Worshipped as early as from 1500 B.C., the Temple of Apollo in ancient Delphi is situated between the captivating scenic surroundings in Central Greece. Considered as the most blessed site in Greece, the sanctuary was the holder of the renowned Oracle in which an inebriated priestess spoke the words of god to direct the people.
Delphi itself was called as the center of the world as according to the Greek mythology, it was here that two released eagles by the God Zeus from opposite the ends gathered in the sky and descended on the ground, the center of the Earth. Therefore, the spot was manifested as the ‘navel stone’ whose Roman is in the Delphi Museum. The entire site is enlisted as World Heritage by UNESCO.
My friends, who had already visited, told me that a good map would prove to be very useful on the visit to the ruins of Delphi. This is because the site is quite vast and labeling is quite unclear. I got this map at the entrance and started with my tour from the museum, as before going through the ruins, the collection of valuables will actually help me in imagining the Delphi town as it appeared in its booming past.
I then proceeded to see the sacred Castalian Spring that formed the first spot for the ancient pilgrims heading towards the Temple of Apollo. The spring rises in a gorge of the Phaedriades mountains and it was here where all pilgrims traditionally took the bath to purify themselves prior to the entrance in the temple.

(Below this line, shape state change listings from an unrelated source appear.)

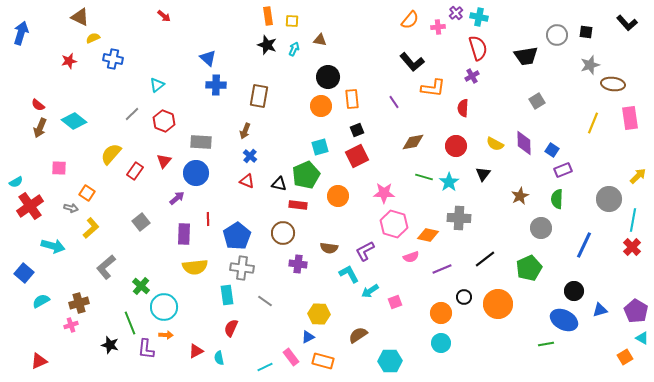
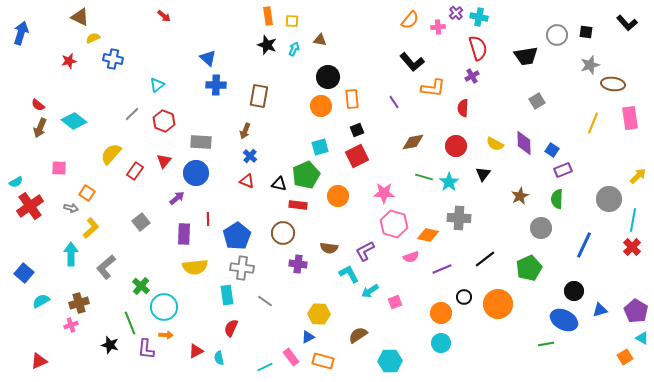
cyan arrow at (53, 246): moved 18 px right, 8 px down; rotated 105 degrees counterclockwise
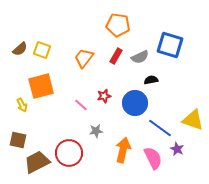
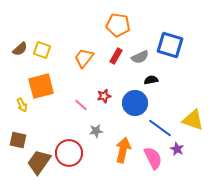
brown trapezoid: moved 2 px right; rotated 28 degrees counterclockwise
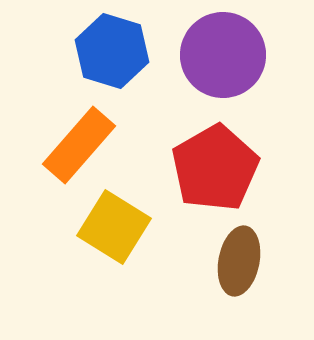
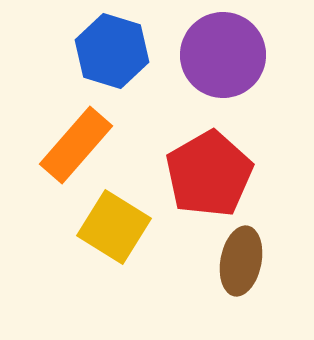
orange rectangle: moved 3 px left
red pentagon: moved 6 px left, 6 px down
brown ellipse: moved 2 px right
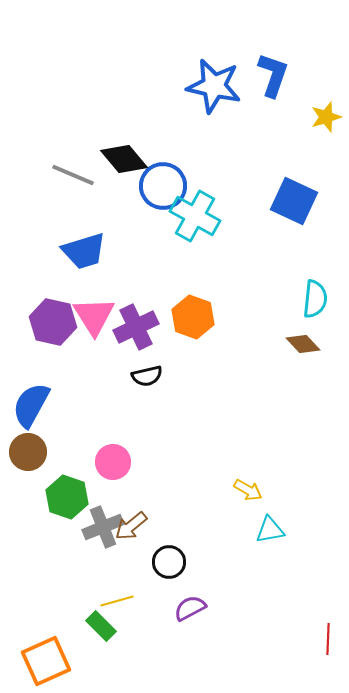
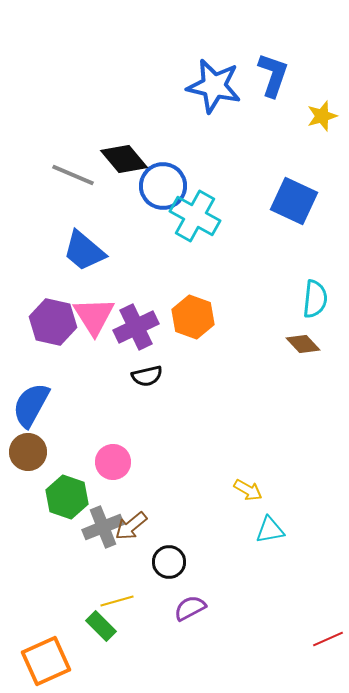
yellow star: moved 4 px left, 1 px up
blue trapezoid: rotated 57 degrees clockwise
red line: rotated 64 degrees clockwise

As per the rituals, criminals/murderers had to soak in their full body as against the other people who just need to wash their hair. This site is the most ancient and holy one in the town, which might have been the reason to make it a dwelling place of Apollo. The spring is linked with the chemical vapors coming out from the ground to arouse the Pythia’s oracles and that it fed two fountains seen even today. These fountains include the one with a marbled basin enclosed by benches and a Roman one with slots for votive presents.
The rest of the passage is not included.